→ **TASK TO COMPLETE**
Print the lines exactly. Start at the first line of the material below, end with the line that contains "l'évolutio...", and skip all pictures.
# # # # #
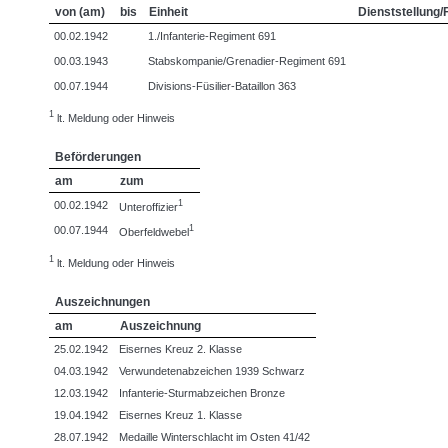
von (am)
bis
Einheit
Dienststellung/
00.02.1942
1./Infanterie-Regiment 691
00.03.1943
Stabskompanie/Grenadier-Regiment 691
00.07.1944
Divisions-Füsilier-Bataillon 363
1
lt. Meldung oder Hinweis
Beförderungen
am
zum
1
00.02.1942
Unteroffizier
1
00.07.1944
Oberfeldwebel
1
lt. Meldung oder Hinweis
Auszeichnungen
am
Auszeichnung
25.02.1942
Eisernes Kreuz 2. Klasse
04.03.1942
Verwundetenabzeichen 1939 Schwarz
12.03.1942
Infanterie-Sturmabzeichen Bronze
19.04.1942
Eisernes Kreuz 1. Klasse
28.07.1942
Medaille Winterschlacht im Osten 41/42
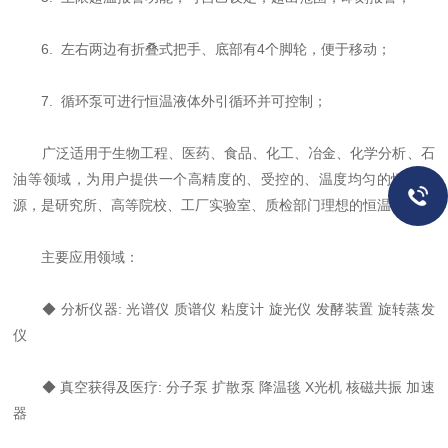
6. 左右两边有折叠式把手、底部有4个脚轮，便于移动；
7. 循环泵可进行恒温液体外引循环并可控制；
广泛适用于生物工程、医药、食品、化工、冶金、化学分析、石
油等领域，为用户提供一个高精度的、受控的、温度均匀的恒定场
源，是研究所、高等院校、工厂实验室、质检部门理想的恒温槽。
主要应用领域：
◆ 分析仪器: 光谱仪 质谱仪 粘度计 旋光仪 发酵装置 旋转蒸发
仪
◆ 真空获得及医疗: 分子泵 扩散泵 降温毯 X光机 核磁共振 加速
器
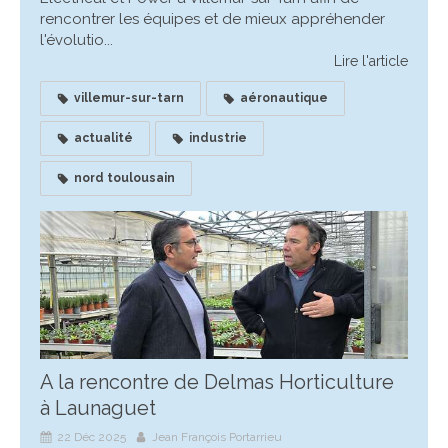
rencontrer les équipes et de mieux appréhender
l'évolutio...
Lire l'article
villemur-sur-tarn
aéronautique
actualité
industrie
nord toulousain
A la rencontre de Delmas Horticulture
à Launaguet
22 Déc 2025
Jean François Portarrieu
# # # # #
→ **WRITTEN SOLUTION**
von (am)
bis
Einheit
Dienststellung/
00.02.1942
1./Infanterie-Regiment 691
00.03.1943
Stabskompanie/Grenadier-Regiment 691
00.07.1944
Divisions-Füsilier-Bataillon 363
1
lt. Meldung oder Hinweis
Beförderungen
am
zum
1
00.02.1942
Unteroffizier
1
00.07.1944
Oberfeldwebel
1
lt. Meldung oder Hinweis
Auszeichnungen
am
Auszeichnung
25.02.1942
Eisernes Kreuz 2. Klasse
04.03.1942
Verwundetenabzeichen 1939 Schwarz
12.03.1942
Infanterie-Sturmabzeichen Bronze
19.04.1942
Eisernes Kreuz 1. Klasse
28.07.1942
Medaille Winterschlacht im Osten 41/42
6. 左右两边有折叠式把手、底部有4个脚轮，便于移动；
7. 循环泵可进行恒温液体外引循环并可控制；
广泛适用于生物工程、医药、食品、化工、冶金、化学分析、石
油等领域，为用户提供一个高精度的、受控的、温度均匀的恒定场
源，是研究所、高等院校、工厂实验室、质检部门理想的恒温槽。
主要应用领域：
◆ 分析仪器: 光谱仪 质谱仪 粘度计 旋光仪 发酵装置 旋转蒸发
仪
◆ 真空获得及医疗: 分子泵 扩散泵 降温毯 X光机 核磁共振 加速
器
rencontrer les équipes et de mieux appréhender
l'évolutio...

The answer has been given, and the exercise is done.